For other chloride VOCs such as trichloromethane, trichloroethylene and tetrachloromethane (lower molecular weight) could also be sampled by Tenax-TA tubes with pump, and analyzed by TD-GC/MS, as referenced by the Standards for Indoor Air Quality (GB 18883-2022).
Comments 3: You have included the results by aircraft type in Figure 1. Don't these results vary greatly from airline to airline?
Response 3: Thank you for your careful comment. We agreed with that there is difference in PCE distribution between different airlines and flights. And we also found that there is difference in the same airline. Indeed, according PMF source apportionment, cleaning products may account for the largest PCE source contribution. As a result, the usage of cleaning products may be the basic cause of PCE difference between airlines, flights, or aircraft type.
Comments 4: The discussion in 3.22 and 3.2.5 is difficult to understand due to the text alone. Please use graphs, etc. as appropriate.

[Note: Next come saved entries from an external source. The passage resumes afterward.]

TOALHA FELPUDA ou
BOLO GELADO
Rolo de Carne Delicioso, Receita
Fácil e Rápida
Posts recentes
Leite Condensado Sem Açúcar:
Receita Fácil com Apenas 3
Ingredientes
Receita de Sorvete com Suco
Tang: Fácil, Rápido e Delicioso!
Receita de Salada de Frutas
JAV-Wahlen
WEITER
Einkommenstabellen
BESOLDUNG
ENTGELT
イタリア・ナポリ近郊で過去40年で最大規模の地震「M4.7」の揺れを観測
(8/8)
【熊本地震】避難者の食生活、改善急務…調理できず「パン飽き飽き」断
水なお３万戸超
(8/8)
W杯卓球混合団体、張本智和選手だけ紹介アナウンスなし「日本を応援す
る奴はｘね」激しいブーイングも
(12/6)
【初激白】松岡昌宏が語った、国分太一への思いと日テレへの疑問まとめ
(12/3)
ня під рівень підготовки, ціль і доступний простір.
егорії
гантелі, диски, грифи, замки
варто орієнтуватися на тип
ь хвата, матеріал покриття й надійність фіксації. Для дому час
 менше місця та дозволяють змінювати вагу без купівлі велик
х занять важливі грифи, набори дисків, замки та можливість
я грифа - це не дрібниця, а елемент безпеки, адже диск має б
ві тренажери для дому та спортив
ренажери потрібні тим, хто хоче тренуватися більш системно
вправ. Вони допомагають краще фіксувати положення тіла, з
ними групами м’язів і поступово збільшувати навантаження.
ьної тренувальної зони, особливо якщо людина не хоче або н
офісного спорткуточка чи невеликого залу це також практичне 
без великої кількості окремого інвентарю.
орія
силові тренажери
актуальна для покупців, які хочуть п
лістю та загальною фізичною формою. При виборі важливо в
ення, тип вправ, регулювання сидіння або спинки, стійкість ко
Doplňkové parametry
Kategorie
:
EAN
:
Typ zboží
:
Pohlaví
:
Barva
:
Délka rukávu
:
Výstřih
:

Response 4: Thank you for your constructive suggestion, and we appreciate it. In 3.2.2, we discussed the “Factor 2: Aircraft Cleaning/Maintenance”, and the corresponding graph is as illustrated in figure 5.
The first paragraph of “Factor 2 had high percentage of p-xylene (92.1%)…” talked about six VOCs had high percentage in Fig.5, which are representative compounds in painting, so, the factor 2 was treated as a source of painting in daily maintenance.
The second paragraph of “Painting is one important phase in aircraft maintenance…” explained the usage of PCE in aircraft painting.
The third paragraph of “PCE is the first characteristic component of solvent-based dry-cleaning agents…” explained PCE was also used as cleaning agents for aircraft outer skin except for outer skin painting. Combined with painting usage, factor 2 was finally identified as a source of Aircraft Cleaning/Maintenance.
In section 2.3.5, we discussed the “Factor 5: Non-fuel Oil”, and the corresponding graph is as illustrated in figure 5.
The first paragraph of “Factor 5 had high percentage of benzene (93.7%)…” talked about five VOCs had high percentage in Fig.5, which are representative compounds in lubricants, so, the factor 5 was treated as a source of non-fuel oil.
The second paragraph of “oil contamination may be introduced by bleeding air into aircraft cabin…” explained the possibility that ventilation system may induce lubricant containing PCE into cabins.
If the explanation is insufficient, we can supply additional graphs or tables as needed.